Kafka Connect Scalyr Sink Connector

The Kafka Connect Scalyr sink connector allows streaming log message from a Kafka topic to Scalyr.

Features

  • Supports Elastic Filebeat log messages with automatic conversion of Filebeat log messages to Scalyr log events.
  • Supports custom application log messages using user defined conversion of message fields to Scalyr log event attributes.
  • Supports Fluentd and Fluent Bit using custom application event mappings.
  • Exactly once delivery using the topic, partition, and offset to uniquely identify events and prevent duplicate delivery.

Installation

Obtain the scalyr-kafka-connect-scalyr-sink-<version>.zip

Released Version

Released versions of the Kafka Connect Scalyr Connector can be downloaded from github releases.

Development Version

1. Clone the Kafka Connect Scalyr repository: git clone https://github.com/scalyr/kafka-connect-scalyr

2. Build the connector: mvn clean package. The built connector is located in target/components/packages/scalyr-kafka-connect-scalyr-sink-<version>.zip.
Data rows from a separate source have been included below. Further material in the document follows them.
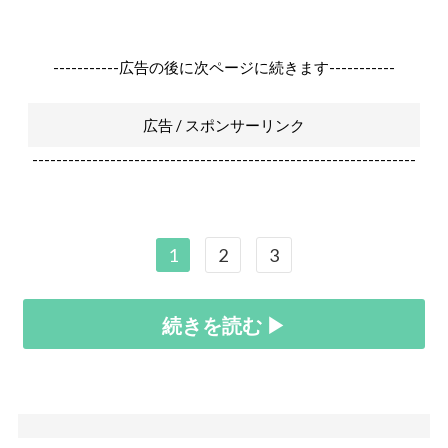
-----------広告の後に次ページに続きます-----------
広告 / スポンサーリンク
----------------------------------------------------------------
1
2
3
続きを読む ▶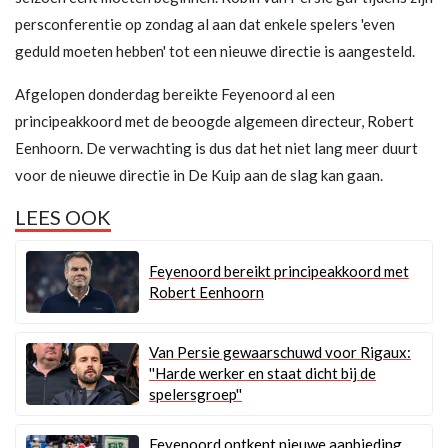
persconferentie op zondag al aan dat enkele spelers 'even
geduld moeten hebben' tot een nieuwe directie is aangesteld.
Afgelopen donderdag bereikte Feyenoord al een
principeakkoord met de beoogde algemeen directeur, Robert
Eenhoorn. De verwachting is dus dat het niet lang meer duurt
voor de nieuwe directie in De Kuip aan de slag kan gaan.
LEES OOK
Feyenoord bereikt principeakkoord met
Robert Eenhoorn
Van Persie gewaarschuwd voor Rigaux:
''Harde werker en staat dicht bij de
spelersgroep''
Feyenoord ontkent nieuwe aanbieding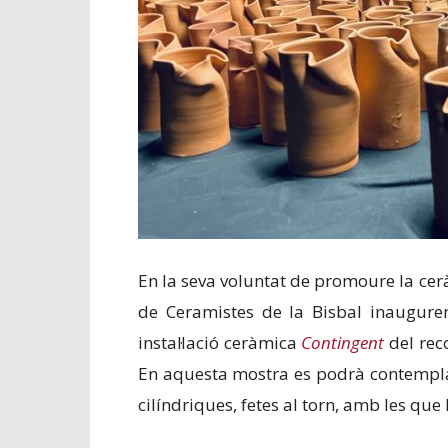
En la seva voluntat de promoure la cerà
de Ceramistes de la Bisbal inauguren
instal·lació ceràmica
Contingent
del rec
En aquesta mostra es podrà contemplar 
cilíndriques, fetes al torn, amb les que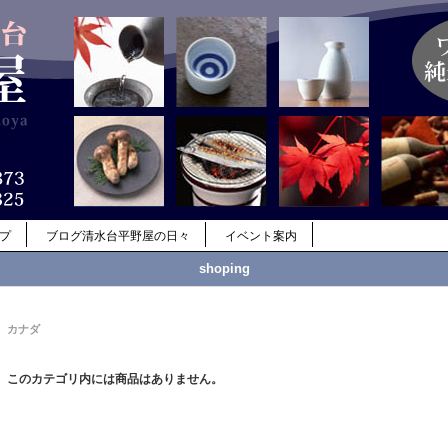
ップ
ブログ清水台平野屋の日々
イベント案内
shoping
カナダ
このカテゴリ内には商品はありません。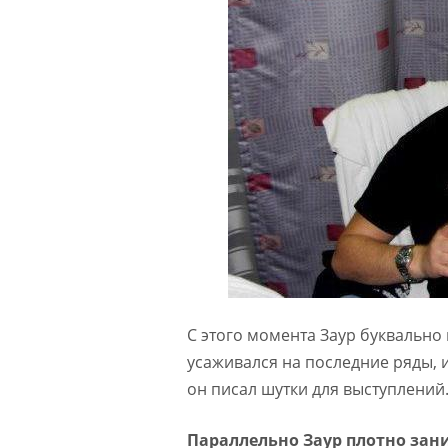
С этого момента Заур буквально 
усаживался на последние ряды, 
он писал шутки для выступлений
Параллельно Заур плотно за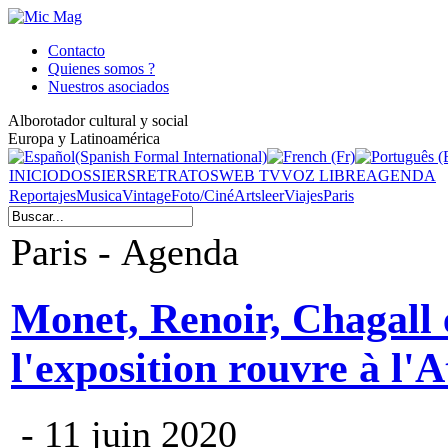
Contacto
Quienes somos ?
Nuestros asociados
Alborotador cultural y social
Europa y Latinoamérica
INICIO
DOSSIERS
RETRATOS
WEB TV
VOZ LIBRE
AGENDA
Reportajes
Musica
Vintage
Foto/Ciné
Arts
leer
Viajes
Paris
Paris - Agenda
Monet, Renoir, Chagall
l'exposition rouvre à l'
- 11 juin 2020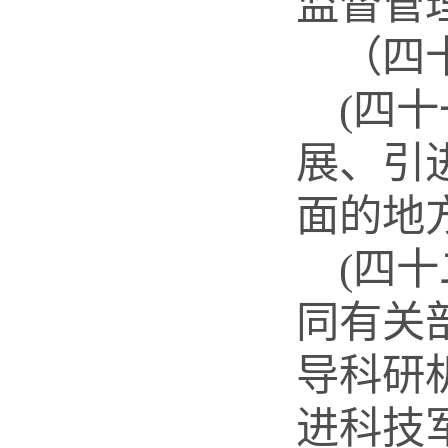
监督管
（四
(四
展、引
面的地
(四
同有关
导科研
进科技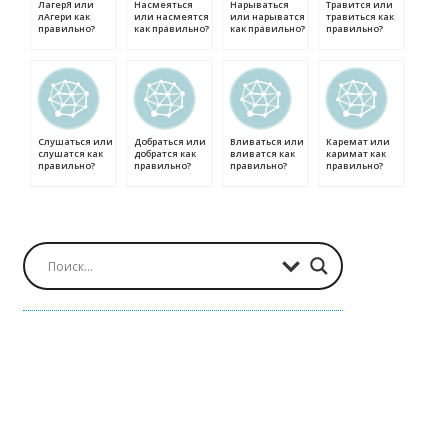
ЛагерЯ или
Насмеяться
Нарываться
Травится или
лАгери как
или насмеятся
или нарыватся
травиться как
правильно?
как правильно?
как правильно?
правильно?
Слушаться или
Добраться или
Вливаться или
Каремат или
слушатся как
добратся как
вливатся как
каримат как
правильно?
правильно?
правильно?
правильно?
Distributed Mode Installation

1. Modify the $KAFKA_HOME/config/connect-distributed.properties to set the following:

bootstrap.servers=<BOOTSTRAP_SERVER1,BOOTSTRAP_SERVER2,BOOTSTRAP_SERVER3>
plugin.path=<PLUGIN_PATH>

2. Unzip scalyr-kafka-connect-scalyr-sink-<version>.zip into the plugins directory defined in <PLUGIN_PATH>.

3. Start Kafka Connect in Distributed Mode: $KAFKA_HOME/bin/connect-distributed.sh $KAFKA_HOME/config/connect-distributed.properties

4. Create the connect-scalyr-sink.json Kafka Connect Scalyr Sink JSON configuration file. Sample Scalyr Sink configuration JSON files are located in the etc directory of the unzipped plugin. Substitute the correct values for your environment for <FIELDS> in the following sample configuration JSON:

{
    "name": "scalyr-sink-connector",
    "config": {
        "connector.class": "com.scalyr.integrations.kafka.ScalyrSinkConnector",
        "tasks.max": "3",
        "topics": "<KAFKA_TOPIC>",
        "value.converter": "org.apache.kafka.connect.json.JsonConverter",
        "value.converter.schemas.enable":"false",
        "scalyr_server": "<SCALYR_SERVER>",
        "api_key": "<WRITE_API_KEY>",
        "event_enrichment": "<key1=value1,key2=value2>"
    }
}

5. Run the following command to install the Scalyr Sink Connector: curl localhost:8083/connectors -X POST -H "Content-Type: application/json" -d @connect-scalyr-sink.json substituting the Scalyr Sink JSON configuration file name for connect-scalyr-sink.json.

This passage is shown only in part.